W3C home > Mailing lists > Public > www-ql@w3.org > April to June 2001

Re: word searching

From: Michael Dyck <MichaelDyck@home.com>
Date: Thu, 21 Jun 2001 18:16:25 -0700
Message-ID: <3B329C69.8BBF7066@home.com>
To: David Loy <de_loy@yahoo.com>
CC: www-ql@w3.org
David Loy wrote:
> I have not kept up with this list. Sorry if this has
> been asked before.
> Does the standard provide a mechanism for searching
> individual words within a tag using some form of
> Boolean and proximity operation?
> Example:
> searching for 'wind' AND 'willow' in <title>

You could say
    //title[contains(.,'wind') and contains(.,'willow')]
but this just finds "wind" and "willow" as substrings of the title, not as
*words*. So, for instance, it would select
    <title>dwindling willows</title>
which is not what you wanted.
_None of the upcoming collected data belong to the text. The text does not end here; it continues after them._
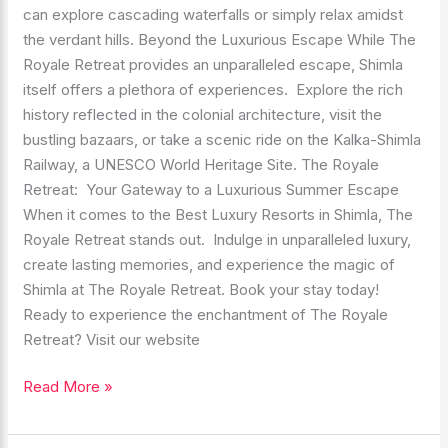
can explore cascading waterfalls or simply relax amidst
the verdant hills. Beyond the Luxurious Escape While The
Royale Retreat provides an unparalleled escape, Shimla
itself offers a plethora of experiences. Explore the rich
history reflected in the colonial architecture, visit the
bustling bazaars, or take a scenic ride on the Kalka-Shimla
Railway, a UNESCO World Heritage Site. The Royale
Retreat: Your Gateway to a Luxurious Summer Escape
When it comes to the Best Luxury Resorts in Shimla, The
Royale Retreat stands out. Indulge in unparalleled luxury,
create lasting memories, and experience the magic of
Shimla at The Royale Retreat. Book your stay today!
Ready to experience the enchantment of The Royale
Retreat? Visit our website
Read More »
You could prevent such matches by padding the
strings with blanks:
    //title[contains(.,' wind ') and contains(.,' willow ')]
but then it *won't* select titles where the desired words occur, but are
delimited by something other than blanks, e.g.
    <title>the wind, the willow, and the wardrobe</title>
    <title>wind and willow</title>

And I'm not even getting into the problems of case-insensitive search, or
word-form search. 

> searching for 'blue' before 'sky' in <title>

I don't think there's any way to do that.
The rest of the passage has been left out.